We thought the paper work might take a little while and the skipper disappeared with our passports and a serious folder of documents… this was the beginning of a very long wait. An hour later there was a problem – we hadn’t had our passports stamped out in Greece… and Montenegro is not in the EU!

The friendly harbour master and customs police were trying to help, but the policeman was agitated that we were waiting a long time on his quay – something about ‘Big Brother’ watching him and boats not being allowed to stay too long. The next issue was that a machine wasn’t working in the customs office so the skipper must walk half a mile to the Post Office to pay and printed off the sailing vignette (permit). Two of us used this as an opportunity to nip into the old walled town and find a local SIM card to get us connected.

Montenegro was a country none of us had visited before and I was intrigued to know more of its history. The little port was busy with colourful water taxis arriving from the beaches with visitors wanting to see the ancient walled town, which was a maze of cool narrow cobbled streets.

When we got back to the boat there was still no sign of the skipper but eventually he returned… but wait for it… someone at the Post Office had filled in one of numbers wrong – the vital paperwork was invalid. He must head back to the Post Office and rejoin the growing queue again! This time he was so long we were getting hungry. We feared he’d been kidnapped or just got disillusioned and gone to find a whisky! Just before we sent for a search party, he appeared.
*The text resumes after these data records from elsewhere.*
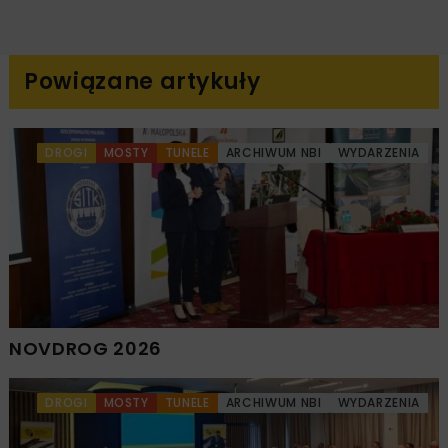
Powiązane artykuły
DROGI
MOSTY
TUNELE
ARCHIWUM NBI
WYDARZENIA
NOVDROG 2026
DROGI
MOSTY
TUNELE
ARCHIWUM NBI
WYDARZENIA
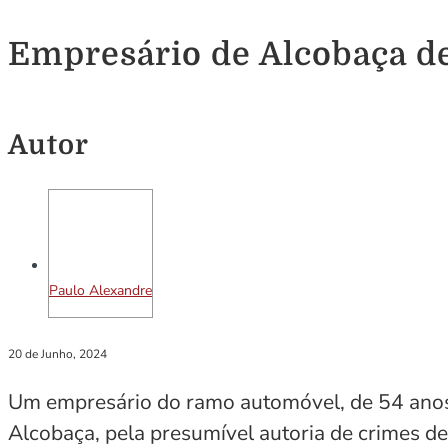
Empresário de Alcobaça det
Autor
Paulo Alexandre
20 de Junho, 2024
Um empresário do ramo automóvel, de 54 anos fo
Alcobaça, pela presumível autoria de crimes de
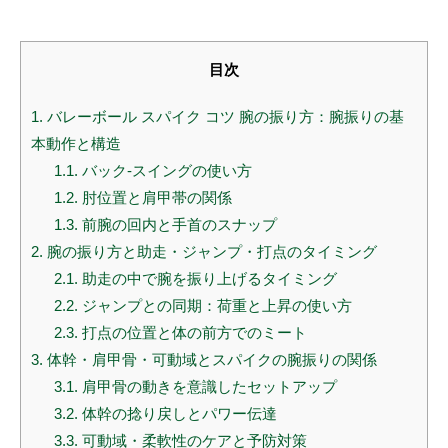
目次
1.
バレーボール スパイク コツ 腕の振り方：腕振りの基
本動作と構造
1.1.
バック‐スイングの使い方
1.2.
肘位置と肩甲帯の関係
1.3.
前腕の回内と手首のスナップ
2.
腕の振り方と助走・ジャンプ・打点のタイミング
2.1.
助走の中で腕を振り上げるタイミング
2.2.
ジャンプとの同期：荷重と上昇の使い方
2.3.
打点の位置と体の前方でのミート
3.
体幹・肩甲骨・可動域とスパイクの腕振りの関係
3.1.
肩甲骨の動きを意識したセットアップ
3.2.
体幹の捻り戻しとパワー伝達
3.3.
可動域・柔軟性のケアと予防対策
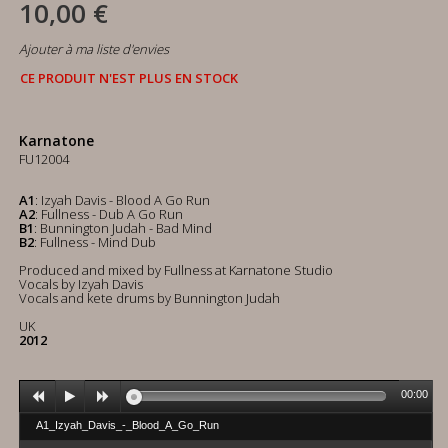
10,00 €
Ajouter à ma liste d'envies
CE PRODUIT N'EST PLUS EN STOCK
Karnatone
FU12004
A1
: Izyah Davis - Blood A Go Run
A2
: Fullness - Dub A Go Run
B1
: Bunnington Judah - Bad Mind
B2
: Fullness - Mind Dub
Produced and mixed by Fullness at Karnatone Studio
Vocals by Izyah Davis
Vocals and kete drums by Bunnington Judah
UK
2012
00:00
A1_Izyah_Davis_-_Blood_A_Go_Run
The sun had set and dusk was approaching by the time we were eventually given permission to leave and could officially find an anchorage. After one aborted attempt, it was dark by the time we dropped anchor between a rocky outcrop and the beach. We fell asleep with twinkling lights from the shore framed by the cabin windows.
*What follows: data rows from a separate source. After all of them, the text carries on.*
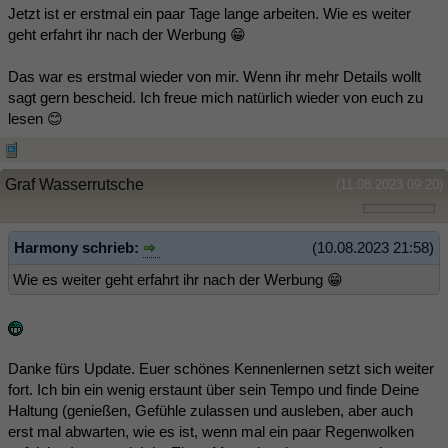
Jetzt ist er erstmal ein paar Tage lange arbeiten. Wie es weiter
geht erfahrt ihr nach der Werbung 😁
Das war es erstmal wieder von mir. Wenn ihr mehr Details wollt
sagt gern bescheid. Ich freue mich natürlich wieder von euch zu
lesen 😊
Graf Wasserrutsche
(11.08.2023 09:20)
Harmony schrieb:
(10.08.2023 21:58)
Wie es weiter geht erfahrt ihr nach der Werbung 😁
Danke fürs Update. Euer schönes Kennenlernen setzt sich weiter
fort. Ich bin ein wenig erstaunt über sein Tempo und finde Deine
Haltung (genießen, Gefühle zulassen und ausleben, aber auch
erst mal abwarten, wie es ist, wenn mal ein paar Regenwolken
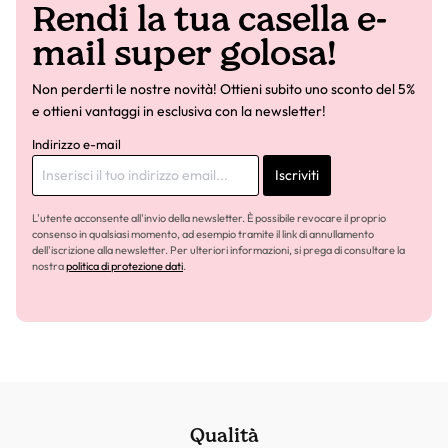
Rendi la tua casella e-
mail super golosa!
Non perderti le nostre novità! Ottieni subito uno sconto del 5%
e ottieni vantaggi in esclusiva con la newsletter!
Indirizzo e-mail
Iscriviti
L'utente acconsente all'invio della newsletter. È possibile revocare il proprio
consenso in qualsiasi momento, ad esempio tramite il link di annullamento
dell'iscrizione alla newsletter. Per ulteriori informazioni, si prega di consultare la
nostra
politica di protezione dati
.
Qualità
Could anything else possibly go wrong?

We were wowed by Montenegro’s famous Bay of Kotor a fjord-like sight in the middle of the Mediterranean. As we sailed up towards the ancient town of Kotor, we spotted what looked like a mini wall of China zigzagging up the mountain side above the port and offering 365 degree protection from attackers. It felt like something from a fantasy film. We enjoyed a few hours meandering through this historic town with its Venetian and Turkish roots offering a new delight at every corner. Its smooth cobbles, tiny passageways and shuttered windows with ironwork balconies, hung with washing, made us feel we had almost arrived in Italy.
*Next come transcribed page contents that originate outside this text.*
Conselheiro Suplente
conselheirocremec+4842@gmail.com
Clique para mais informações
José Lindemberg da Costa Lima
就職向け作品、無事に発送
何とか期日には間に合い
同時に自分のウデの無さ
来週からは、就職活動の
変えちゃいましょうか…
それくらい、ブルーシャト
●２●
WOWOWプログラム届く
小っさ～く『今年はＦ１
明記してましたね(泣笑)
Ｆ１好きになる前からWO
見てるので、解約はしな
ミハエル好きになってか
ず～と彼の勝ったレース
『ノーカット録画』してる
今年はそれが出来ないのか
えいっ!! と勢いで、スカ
The next day we left Kotor to the hundreds of cruise liner guests who arrived in front of us first thing in the morning. The two huge ships almost dwarfed by the surrounding mountains.

As we headed along the bay an issue with our rudders needed sorting, so we hovered as we tried to fix it. But in the process, suddenly we lost our steering altogether…In addition to knots and winds and tides and sails, sailing seems to require a good knowledge of engineering and electronics, which are both a mystery to me!

As the boat bobbed in the middle of the bay, I wondered how we’d stay off the rocks we were slowly drifting towards if we couldn’t fix the problem. I was informed by a reliable source, that with two engines we’d still be able to steer because “it’s just like a tank.” For anyone whose driven one of those…

With some calm and logical thinking, a bit of trial and error, the hydraulics steering problem was eventually solved and we could steer the boat again. I felt very relieved as we motored out of the entrance and turned right towards Croatia…hopefully that was the end of dramas, for today at least!

1 thought on “Developing patience in Montenegro

  1. Thankyou Rachel for your descriptive travel writing. Are you planning to move into this new area of writing? Michael Palin and Simin Reeves watch out!